## Work to be completed
Output only the stretch of the listing that starts at the line containing "building decisions." and ends at the line containing "Frasers in talks", reproduced exactly with both ends.

## Available data

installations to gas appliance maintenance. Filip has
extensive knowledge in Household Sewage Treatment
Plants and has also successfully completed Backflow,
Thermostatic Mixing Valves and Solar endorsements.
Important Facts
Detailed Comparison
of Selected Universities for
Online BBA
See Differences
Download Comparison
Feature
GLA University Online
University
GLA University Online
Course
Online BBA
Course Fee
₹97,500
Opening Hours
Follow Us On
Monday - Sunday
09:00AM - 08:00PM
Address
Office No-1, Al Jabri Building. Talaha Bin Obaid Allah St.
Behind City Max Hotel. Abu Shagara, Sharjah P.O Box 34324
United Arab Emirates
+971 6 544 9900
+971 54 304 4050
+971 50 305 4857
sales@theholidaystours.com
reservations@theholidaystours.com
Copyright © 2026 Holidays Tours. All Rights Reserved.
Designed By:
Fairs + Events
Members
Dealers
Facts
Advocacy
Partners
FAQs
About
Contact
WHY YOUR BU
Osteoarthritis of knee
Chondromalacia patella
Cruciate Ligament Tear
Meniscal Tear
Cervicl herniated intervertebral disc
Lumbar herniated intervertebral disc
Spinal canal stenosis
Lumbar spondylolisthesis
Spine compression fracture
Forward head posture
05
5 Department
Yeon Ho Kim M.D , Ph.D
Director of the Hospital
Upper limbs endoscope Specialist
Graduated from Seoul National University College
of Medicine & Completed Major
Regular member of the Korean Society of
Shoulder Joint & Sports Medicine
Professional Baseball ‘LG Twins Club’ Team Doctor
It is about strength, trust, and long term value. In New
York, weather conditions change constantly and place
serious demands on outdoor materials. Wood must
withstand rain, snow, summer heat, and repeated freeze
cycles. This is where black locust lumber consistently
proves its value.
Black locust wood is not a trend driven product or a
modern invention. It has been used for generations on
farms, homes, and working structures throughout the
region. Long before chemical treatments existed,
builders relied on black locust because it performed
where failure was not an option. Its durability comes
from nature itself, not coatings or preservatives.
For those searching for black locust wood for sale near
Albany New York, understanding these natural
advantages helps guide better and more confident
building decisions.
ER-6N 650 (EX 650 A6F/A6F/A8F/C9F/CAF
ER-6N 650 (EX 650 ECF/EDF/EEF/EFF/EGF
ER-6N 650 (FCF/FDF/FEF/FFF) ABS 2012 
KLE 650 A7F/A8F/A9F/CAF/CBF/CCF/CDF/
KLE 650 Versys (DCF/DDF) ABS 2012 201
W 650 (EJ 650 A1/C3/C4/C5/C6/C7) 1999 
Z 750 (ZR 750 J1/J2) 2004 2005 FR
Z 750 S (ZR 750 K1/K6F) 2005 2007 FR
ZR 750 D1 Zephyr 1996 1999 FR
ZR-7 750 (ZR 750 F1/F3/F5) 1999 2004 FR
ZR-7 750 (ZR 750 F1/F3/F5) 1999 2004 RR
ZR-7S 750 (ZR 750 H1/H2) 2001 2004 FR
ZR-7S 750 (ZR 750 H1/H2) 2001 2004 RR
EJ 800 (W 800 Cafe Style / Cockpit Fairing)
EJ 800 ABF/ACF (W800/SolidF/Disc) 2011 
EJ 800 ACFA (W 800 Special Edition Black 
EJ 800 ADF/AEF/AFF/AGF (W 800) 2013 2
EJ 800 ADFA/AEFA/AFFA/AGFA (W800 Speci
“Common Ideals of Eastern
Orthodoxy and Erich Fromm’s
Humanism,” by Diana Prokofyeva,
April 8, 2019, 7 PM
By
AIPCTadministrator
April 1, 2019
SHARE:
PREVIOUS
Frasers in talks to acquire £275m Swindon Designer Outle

---

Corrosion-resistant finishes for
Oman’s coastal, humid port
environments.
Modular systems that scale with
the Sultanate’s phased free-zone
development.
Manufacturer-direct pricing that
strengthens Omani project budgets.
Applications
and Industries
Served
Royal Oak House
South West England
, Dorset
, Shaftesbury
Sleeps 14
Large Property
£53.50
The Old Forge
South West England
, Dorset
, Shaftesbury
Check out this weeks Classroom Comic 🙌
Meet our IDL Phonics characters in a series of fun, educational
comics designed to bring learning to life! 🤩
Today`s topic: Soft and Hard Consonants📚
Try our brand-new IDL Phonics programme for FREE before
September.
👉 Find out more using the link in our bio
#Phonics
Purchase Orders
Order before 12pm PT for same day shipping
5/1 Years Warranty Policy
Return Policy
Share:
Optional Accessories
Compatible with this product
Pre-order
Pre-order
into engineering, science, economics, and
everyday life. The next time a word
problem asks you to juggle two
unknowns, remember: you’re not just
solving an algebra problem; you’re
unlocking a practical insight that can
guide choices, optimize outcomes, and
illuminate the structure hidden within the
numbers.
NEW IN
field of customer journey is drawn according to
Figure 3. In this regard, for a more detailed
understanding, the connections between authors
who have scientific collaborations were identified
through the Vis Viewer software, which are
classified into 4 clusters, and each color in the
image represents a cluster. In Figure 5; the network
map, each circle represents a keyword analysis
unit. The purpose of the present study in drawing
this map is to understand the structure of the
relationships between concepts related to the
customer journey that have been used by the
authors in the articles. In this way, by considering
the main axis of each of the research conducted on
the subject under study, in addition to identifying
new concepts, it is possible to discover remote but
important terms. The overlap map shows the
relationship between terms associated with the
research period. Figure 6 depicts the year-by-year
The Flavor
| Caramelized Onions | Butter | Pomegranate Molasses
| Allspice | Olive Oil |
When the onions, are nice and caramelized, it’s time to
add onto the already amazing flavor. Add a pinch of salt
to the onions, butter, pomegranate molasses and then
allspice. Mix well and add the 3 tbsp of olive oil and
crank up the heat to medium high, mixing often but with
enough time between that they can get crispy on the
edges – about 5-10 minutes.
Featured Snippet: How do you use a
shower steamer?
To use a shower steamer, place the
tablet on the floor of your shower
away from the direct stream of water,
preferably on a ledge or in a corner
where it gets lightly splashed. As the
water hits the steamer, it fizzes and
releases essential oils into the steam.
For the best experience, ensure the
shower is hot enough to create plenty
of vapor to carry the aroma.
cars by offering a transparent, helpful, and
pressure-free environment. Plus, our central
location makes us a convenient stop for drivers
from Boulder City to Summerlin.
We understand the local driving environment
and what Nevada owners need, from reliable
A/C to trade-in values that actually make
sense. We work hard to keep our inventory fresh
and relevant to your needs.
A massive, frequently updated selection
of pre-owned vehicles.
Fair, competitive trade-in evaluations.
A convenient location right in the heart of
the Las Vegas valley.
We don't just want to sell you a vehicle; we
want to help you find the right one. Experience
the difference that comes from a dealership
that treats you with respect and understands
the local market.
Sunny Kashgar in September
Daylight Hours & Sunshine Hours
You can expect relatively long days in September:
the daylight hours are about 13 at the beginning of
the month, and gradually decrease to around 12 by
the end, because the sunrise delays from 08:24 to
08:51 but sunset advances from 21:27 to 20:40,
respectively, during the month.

...

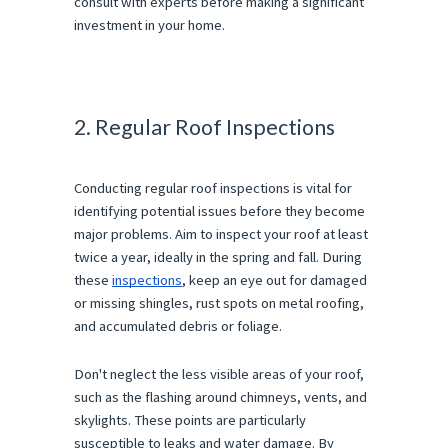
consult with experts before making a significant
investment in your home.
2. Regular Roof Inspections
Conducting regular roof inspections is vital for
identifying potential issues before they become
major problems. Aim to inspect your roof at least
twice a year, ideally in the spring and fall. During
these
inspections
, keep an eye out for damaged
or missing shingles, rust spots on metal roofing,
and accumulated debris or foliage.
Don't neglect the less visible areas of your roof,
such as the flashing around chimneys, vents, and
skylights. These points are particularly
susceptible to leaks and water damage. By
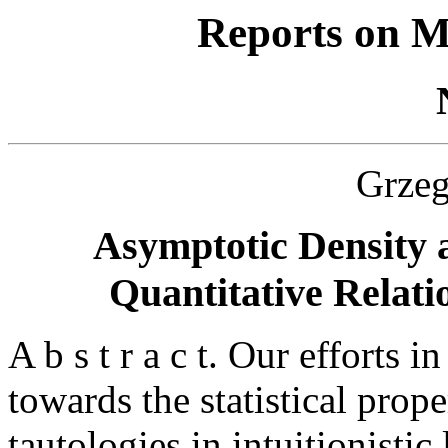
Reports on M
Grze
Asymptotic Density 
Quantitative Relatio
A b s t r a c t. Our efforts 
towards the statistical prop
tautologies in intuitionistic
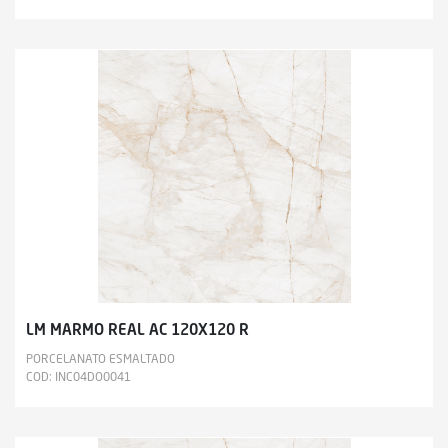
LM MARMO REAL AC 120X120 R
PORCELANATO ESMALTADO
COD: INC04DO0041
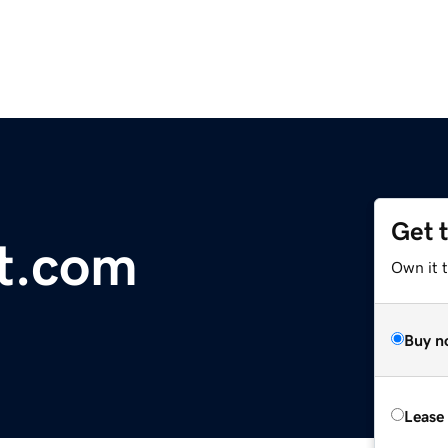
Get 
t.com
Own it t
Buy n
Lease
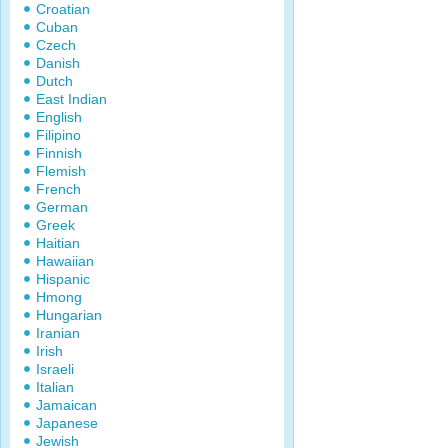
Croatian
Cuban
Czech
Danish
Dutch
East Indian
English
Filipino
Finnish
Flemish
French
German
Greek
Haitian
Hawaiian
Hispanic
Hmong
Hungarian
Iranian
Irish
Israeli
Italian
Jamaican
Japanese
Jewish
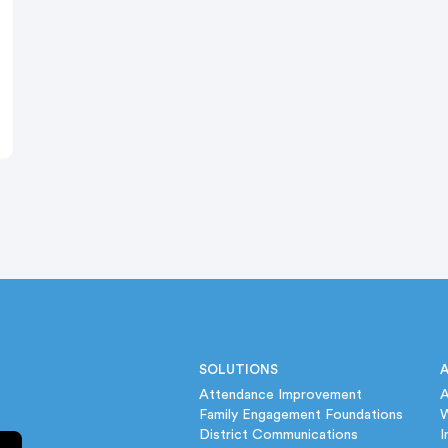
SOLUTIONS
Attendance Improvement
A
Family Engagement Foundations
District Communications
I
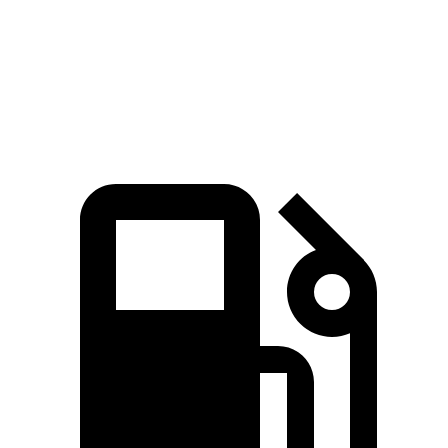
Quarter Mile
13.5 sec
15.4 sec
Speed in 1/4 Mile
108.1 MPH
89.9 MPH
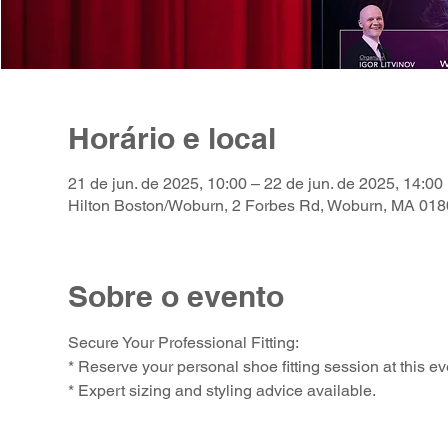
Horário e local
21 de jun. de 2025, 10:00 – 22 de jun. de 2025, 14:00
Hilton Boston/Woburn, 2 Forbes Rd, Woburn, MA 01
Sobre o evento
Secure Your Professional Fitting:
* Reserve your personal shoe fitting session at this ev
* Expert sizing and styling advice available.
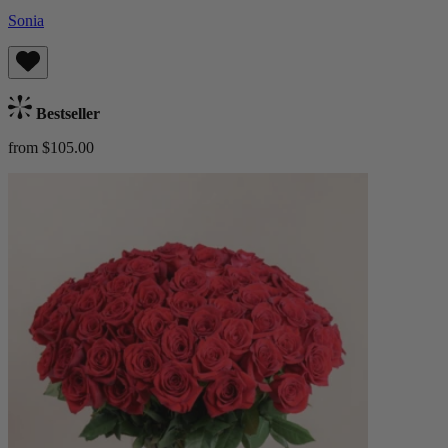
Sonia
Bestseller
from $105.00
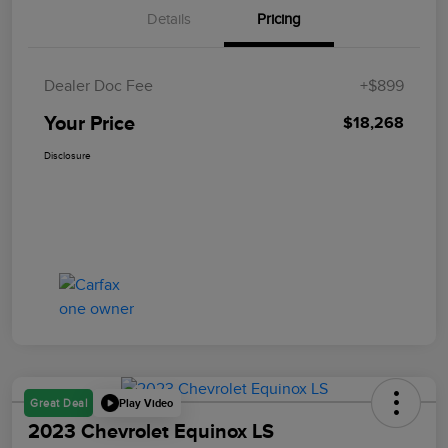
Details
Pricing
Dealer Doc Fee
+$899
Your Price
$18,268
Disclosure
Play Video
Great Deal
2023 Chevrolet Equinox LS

## Task output
building decisions.
ER-6N 650 (EX 650 A6F/A6F/A8F/C9F/CAF
ER-6N 650 (EX 650 ECF/EDF/EEF/EFF/EGF
ER-6N 650 (FCF/FDF/FEF/FFF) ABS 2012 
KLE 650 A7F/A8F/A9F/CAF/CBF/CCF/CDF/
KLE 650 Versys (DCF/DDF) ABS 2012 201
W 650 (EJ 650 A1/C3/C4/C5/C6/C7) 1999 
Z 750 (ZR 750 J1/J2) 2004 2005 FR
Z 750 S (ZR 750 K1/K6F) 2005 2007 FR
ZR 750 D1 Zephyr 1996 1999 FR
ZR-7 750 (ZR 750 F1/F3/F5) 1999 2004 FR
ZR-7 750 (ZR 750 F1/F3/F5) 1999 2004 RR
ZR-7S 750 (ZR 750 H1/H2) 2001 2004 FR
ZR-7S 750 (ZR 750 H1/H2) 2001 2004 RR
EJ 800 (W 800 Cafe Style / Cockpit Fairing)
EJ 800 ABF/ACF (W800/SolidF/Disc) 2011 
EJ 800 ACFA (W 800 Special Edition Black 
EJ 800 ADF/AEF/AFF/AGF (W 800) 2013 2
EJ 800 ADFA/AEFA/AFFA/AGFA (W800 Speci
“Common Ideals of Eastern
Orthodoxy and Erich Fromm’s
Humanism,” by Diana Prokofyeva,
April 8, 2019, 7 PM
By
AIPCTadministrator
April 1, 2019
SHARE:
PREVIOUS
Frasers in talks to acquire £275m Swindon Designer Outle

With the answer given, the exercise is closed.